Lo scandalo delle erme

In una notte d'estate, quando la flotta Ateniese stava per salpare per Siracusa, del 415 a.C. si verificò un misterioso intrigo politico che produsse fatali conseguenze. In quella notte un grande numero di Erme, cioè quelle statue di Ermes che sorgevano nelle case e nelle piazze,furono mutilate.Il sacrilegio, che gettava un'ondata di infausti presagi sulla spedizione, generò una generale indignazione che Tucidide riporta fedelmente nelle sue Storie.Il motivo di questo vandalismo non si seppe mai, ma questo venne ritorto contro l'uomo politico più potente della città,Alcibiade, che era a capo della spedizione ed era noto per la spregiudicatezza dei costumi e il sospetto di ateismo,in seguito gli fu fatta un accusa ancor più grave, ossia di aver parodiato i misteri Eleusi. In questo cli ma di caccia alle streghe molti furono arrestati, torturati e uccisi. L'episodio è un chiaro esempio di come l'Atene democratica, in quegli anni di guerra, fosse fittamente intrisa di superstizione e quindi di come le masse fossero manipolabili da politici spregiudicati.

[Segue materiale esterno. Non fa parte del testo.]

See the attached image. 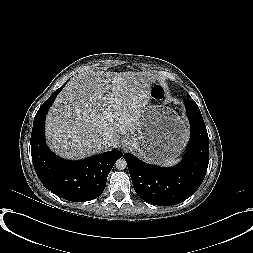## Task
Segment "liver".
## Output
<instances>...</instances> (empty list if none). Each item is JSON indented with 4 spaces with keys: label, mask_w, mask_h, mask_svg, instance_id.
Returning a JSON list of instances; mask_svg holds the SVG:
<instances>
[{
    "label": "liver",
    "mask_w": 253,
    "mask_h": 253,
    "mask_svg": "<svg viewBox=\"0 0 253 253\" xmlns=\"http://www.w3.org/2000/svg\"><path fill=\"white\" fill-rule=\"evenodd\" d=\"M145 72L90 71L73 77L58 95L46 118L49 146L58 155L81 159L116 148L121 135L137 131L151 98ZM110 137L109 147L102 145Z\"/></svg>",
    "instance_id": "obj_1"
}]
</instances>
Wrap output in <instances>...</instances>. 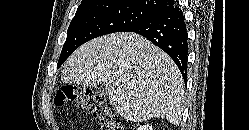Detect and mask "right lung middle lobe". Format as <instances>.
<instances>
[{"label": "right lung middle lobe", "instance_id": "right-lung-middle-lobe-1", "mask_svg": "<svg viewBox=\"0 0 249 130\" xmlns=\"http://www.w3.org/2000/svg\"><path fill=\"white\" fill-rule=\"evenodd\" d=\"M157 16L153 11L114 1L79 6L69 25L57 68L83 43L105 34L126 31Z\"/></svg>", "mask_w": 249, "mask_h": 130}]
</instances>
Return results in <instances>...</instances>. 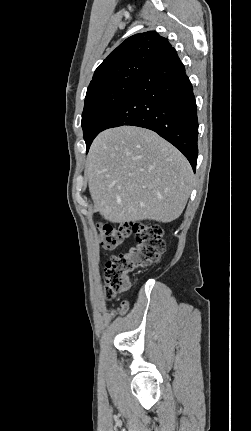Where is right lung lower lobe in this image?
Masks as SVG:
<instances>
[{"label": "right lung lower lobe", "instance_id": "98d812e1", "mask_svg": "<svg viewBox=\"0 0 251 431\" xmlns=\"http://www.w3.org/2000/svg\"><path fill=\"white\" fill-rule=\"evenodd\" d=\"M133 125L155 131L197 164L198 120L193 87L176 51L156 50L147 68L103 130Z\"/></svg>", "mask_w": 251, "mask_h": 431}]
</instances>
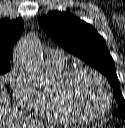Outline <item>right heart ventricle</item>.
Segmentation results:
<instances>
[{"mask_svg":"<svg viewBox=\"0 0 125 128\" xmlns=\"http://www.w3.org/2000/svg\"><path fill=\"white\" fill-rule=\"evenodd\" d=\"M53 84L37 91V95L31 105L32 114L41 120L57 124H80L82 121L76 119L61 102L58 88L65 76L69 73L68 65H47Z\"/></svg>","mask_w":125,"mask_h":128,"instance_id":"1","label":"right heart ventricle"}]
</instances>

Del resto, vennero compiuti molti atti di spregio verso la religione soprattutto in ambito aristocratico.Gli adepti si definivano "membri di un club satanista", il nome era stato scelto per farsi beffa dei costumi e degli dèi Ateniesi. Essi si riunivano nei giorni infausti e ostentavano il massimo disprezzo per le credenze religiose. Per questi circoli di atei mutilare le statue di culto o parodiare i misteri era solamente un gioco di società. Ma il gioco fu molto rischioso, perché Alcibiade, dopo lo scandalo delle erme, venne privato della sua spedizione e rifugiatosi a Sparta divenne nemico della sua città, e la spedizione contro Siracusa si trovò privata del suo miglior condottiero.